- What the exercise asks: Omit the pictures. Transcribe exactly the lines below, from the one with "<instances>...</instances> (empty list" up to and including the last.

Stored items:
——

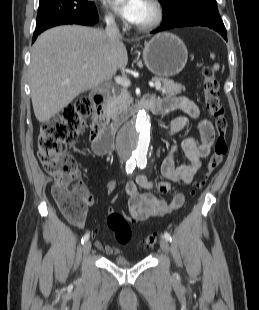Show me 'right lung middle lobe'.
<instances>
[{
	"mask_svg": "<svg viewBox=\"0 0 259 310\" xmlns=\"http://www.w3.org/2000/svg\"><path fill=\"white\" fill-rule=\"evenodd\" d=\"M96 12L88 0H39L36 29L57 18L78 20Z\"/></svg>",
	"mask_w": 259,
	"mask_h": 310,
	"instance_id": "right-lung-middle-lobe-1",
	"label": "right lung middle lobe"
}]
</instances>
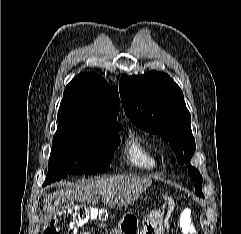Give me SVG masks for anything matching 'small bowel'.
<instances>
[{
  "instance_id": "obj_1",
  "label": "small bowel",
  "mask_w": 241,
  "mask_h": 234,
  "mask_svg": "<svg viewBox=\"0 0 241 234\" xmlns=\"http://www.w3.org/2000/svg\"><path fill=\"white\" fill-rule=\"evenodd\" d=\"M82 234H91L90 232H83Z\"/></svg>"
}]
</instances>
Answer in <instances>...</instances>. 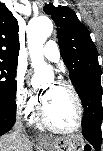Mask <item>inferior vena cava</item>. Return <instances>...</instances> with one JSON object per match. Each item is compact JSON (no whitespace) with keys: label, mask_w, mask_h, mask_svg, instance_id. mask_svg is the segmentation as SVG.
Masks as SVG:
<instances>
[{"label":"inferior vena cava","mask_w":103,"mask_h":151,"mask_svg":"<svg viewBox=\"0 0 103 151\" xmlns=\"http://www.w3.org/2000/svg\"><path fill=\"white\" fill-rule=\"evenodd\" d=\"M16 124H17V125H16V127H15L14 134H19V133L22 134V132H21V129H22V122H21L20 117L17 118V123H16Z\"/></svg>","instance_id":"602c4592"}]
</instances>
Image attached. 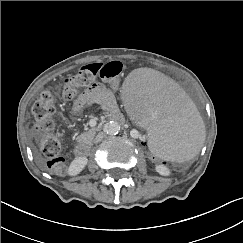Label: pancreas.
I'll list each match as a JSON object with an SVG mask.
<instances>
[{
  "label": "pancreas",
  "mask_w": 243,
  "mask_h": 243,
  "mask_svg": "<svg viewBox=\"0 0 243 243\" xmlns=\"http://www.w3.org/2000/svg\"><path fill=\"white\" fill-rule=\"evenodd\" d=\"M95 134H96V129L94 128L89 129L87 132L80 134L77 138V141L78 142L91 141Z\"/></svg>",
  "instance_id": "obj_1"
}]
</instances>
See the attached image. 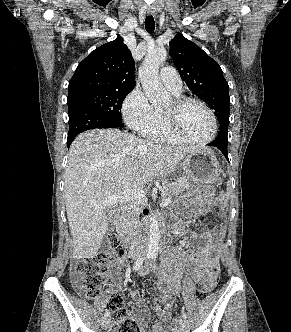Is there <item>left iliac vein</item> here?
<instances>
[{
  "mask_svg": "<svg viewBox=\"0 0 291 332\" xmlns=\"http://www.w3.org/2000/svg\"><path fill=\"white\" fill-rule=\"evenodd\" d=\"M179 325H180L181 332H189L190 326H189V322L186 319H181Z\"/></svg>",
  "mask_w": 291,
  "mask_h": 332,
  "instance_id": "left-iliac-vein-1",
  "label": "left iliac vein"
}]
</instances>
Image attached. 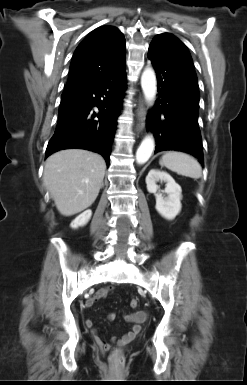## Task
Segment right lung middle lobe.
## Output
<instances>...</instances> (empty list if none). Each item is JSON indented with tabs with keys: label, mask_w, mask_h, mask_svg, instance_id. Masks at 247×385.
Instances as JSON below:
<instances>
[{
	"label": "right lung middle lobe",
	"mask_w": 247,
	"mask_h": 385,
	"mask_svg": "<svg viewBox=\"0 0 247 385\" xmlns=\"http://www.w3.org/2000/svg\"><path fill=\"white\" fill-rule=\"evenodd\" d=\"M77 92H63L61 96V101L71 97L72 95L76 94Z\"/></svg>",
	"instance_id": "dd1d6c3e"
}]
</instances>
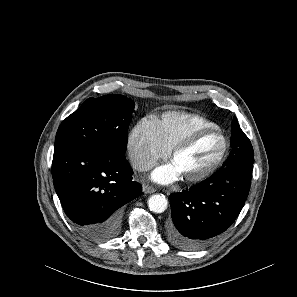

——

- Problem solution:
<instances>...</instances> (empty list if none). Each item is JSON indented with tabs with keys: label, mask_w, mask_h, mask_svg, instance_id. Masks at 247×385.
Instances as JSON below:
<instances>
[{
	"label": "right lung middle lobe",
	"mask_w": 247,
	"mask_h": 385,
	"mask_svg": "<svg viewBox=\"0 0 247 385\" xmlns=\"http://www.w3.org/2000/svg\"><path fill=\"white\" fill-rule=\"evenodd\" d=\"M77 92H63L61 96V101L71 97L72 95L76 94Z\"/></svg>",
	"instance_id": "dd1d6c3e"
}]
</instances>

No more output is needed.